::: EXTRACTED DATA
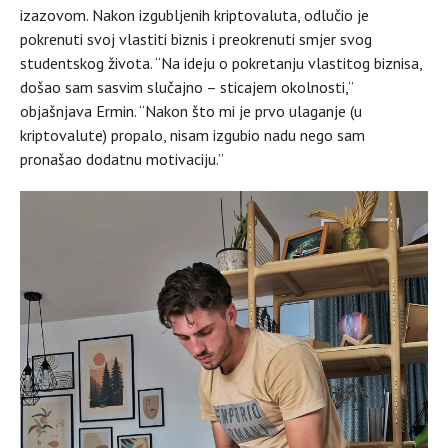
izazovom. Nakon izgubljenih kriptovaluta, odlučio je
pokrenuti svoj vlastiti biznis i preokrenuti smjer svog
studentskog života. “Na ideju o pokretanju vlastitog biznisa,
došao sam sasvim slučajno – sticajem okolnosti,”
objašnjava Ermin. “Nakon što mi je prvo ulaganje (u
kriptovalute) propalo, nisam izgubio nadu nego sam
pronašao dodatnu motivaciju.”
::::::
Only lines containing the string "Nakon" belong in the answer; find them in the data above and copy them.

izazovom. Nakon izgubljenih kriptovaluta, odlučio je
objašnjava Ermin. “Nakon što mi je prvo ulaganje (u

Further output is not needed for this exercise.